The child and cat led them down a maintenance hallway with the LED lighting following their progress in blocks as they entered each section. They came to an adjoining hallway, and Sylvie slowed before rounding it then slid silently around the corner and trotted down the hall. The cat reached another corner and sat down. The girl froze and so did Ian’s group, ears straining for sounds.
They had all survived the last few weeks, and nobody did that by being rash or careless. The cat turned and looked at the group. The child backed up to the last intersection and continued in their previous direction. The cat was soon ahead of them again, her twitching tail the only hint that she was on edge.
They walked along various mechanical rooms that, even in low-use status, provided a hum of power usage. The girl walked them past two more adjoining hallways with nothing coming in from the right, telling Ian it was an outside wall.

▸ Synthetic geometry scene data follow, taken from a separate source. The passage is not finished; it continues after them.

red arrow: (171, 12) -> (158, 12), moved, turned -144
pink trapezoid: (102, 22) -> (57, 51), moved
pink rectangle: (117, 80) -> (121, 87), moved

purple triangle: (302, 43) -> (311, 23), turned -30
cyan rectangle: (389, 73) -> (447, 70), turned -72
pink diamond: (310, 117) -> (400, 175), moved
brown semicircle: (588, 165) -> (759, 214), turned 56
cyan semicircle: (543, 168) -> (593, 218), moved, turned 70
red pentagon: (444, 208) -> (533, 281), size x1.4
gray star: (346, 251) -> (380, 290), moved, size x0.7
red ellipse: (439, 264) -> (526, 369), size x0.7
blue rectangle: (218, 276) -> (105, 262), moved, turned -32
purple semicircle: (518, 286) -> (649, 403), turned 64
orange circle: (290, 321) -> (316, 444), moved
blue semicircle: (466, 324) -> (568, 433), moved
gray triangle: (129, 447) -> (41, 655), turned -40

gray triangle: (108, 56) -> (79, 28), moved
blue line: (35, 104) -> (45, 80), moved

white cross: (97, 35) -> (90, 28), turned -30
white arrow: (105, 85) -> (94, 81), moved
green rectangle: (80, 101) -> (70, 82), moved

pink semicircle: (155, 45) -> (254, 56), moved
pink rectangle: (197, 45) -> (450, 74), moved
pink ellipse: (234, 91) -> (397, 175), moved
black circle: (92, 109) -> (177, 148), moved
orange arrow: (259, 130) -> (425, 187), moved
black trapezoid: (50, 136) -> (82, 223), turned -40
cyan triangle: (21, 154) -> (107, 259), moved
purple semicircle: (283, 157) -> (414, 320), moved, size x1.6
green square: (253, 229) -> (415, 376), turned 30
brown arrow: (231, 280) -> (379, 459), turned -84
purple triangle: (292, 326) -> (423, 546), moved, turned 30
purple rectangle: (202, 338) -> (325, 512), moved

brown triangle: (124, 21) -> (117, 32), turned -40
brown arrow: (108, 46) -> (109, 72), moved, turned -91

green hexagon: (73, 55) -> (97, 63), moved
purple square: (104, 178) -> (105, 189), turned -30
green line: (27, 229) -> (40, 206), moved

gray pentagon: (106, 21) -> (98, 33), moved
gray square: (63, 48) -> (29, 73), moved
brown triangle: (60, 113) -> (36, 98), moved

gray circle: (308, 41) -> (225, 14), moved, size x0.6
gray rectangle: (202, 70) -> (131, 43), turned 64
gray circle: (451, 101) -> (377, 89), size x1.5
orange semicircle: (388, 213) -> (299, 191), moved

They stopped before slowly moving out into a large open area, confirming Ian’s suspicions when the entire outside wall displayed a series of giant overhead freight doors. The hallway was a river leading out into an ocean of empty space before coming to the area that led into the auditoriums. They were sealed off from the maintenance area with large roll-type entry doors of lightweight aluminum caging, typically used for night security on mall boutiques.
Tom put his hand out to stop Ian.
Ian suddenly heard it too—the screams of infected. These weren’t the frantic prey screams, but more the frustration screams he had heard so often in the past. They were behind the roll-up doors, and there were a lot of them.
“Walk like this,” the girl said and moved along slowly with her arms to her sides and her head looking down toward the floor. Armand stifled a chuckle; being a father, he found this as cute as could be, or at least it would be if there wasn’t an untold number of infected right behind the gates. Then they all thought about it and felt that maybe there was a clue here. From a distance, they could camouflage themselves just by how they moved. Ian understood that close proximity probably wouldn’t keep the infected from smelling a non-infected’s difference or seeing something in the eyes, but from a distance… the game changes.
Armand felt like Jeff Goldblum in Invasion of the Body Snatchers, when they had to creep through the city as if they were just formed in a pod. Any minute now, an old acquaintance would point his finger at him while staring all crazy-eyed and screech. The similarities were uncanny, except these didn’t come from a pod, and they weren’t any type of replica. These were infected people who only wanted to make more infected people.
Armand knew this wasn’t a movie or a game, but he let his mind toy with things like that and, in a strange way, it helped him stay sane. He remembered being so frightened by that movie when all they did was get bug-eyed, point, and scream. You never saw what they did to people, other than set them up in a garden. Now though… oh yeah… now, they knew what happened to people who get caught.
Armand chuckled at the thought of that movie scaring him after what he had been through. Fear is life; it is what enables you to survive every minute of every day. If you don’t feel it, use it, suck it in, and digest it with every breath, then… you die. He knew that now better than he ever had before.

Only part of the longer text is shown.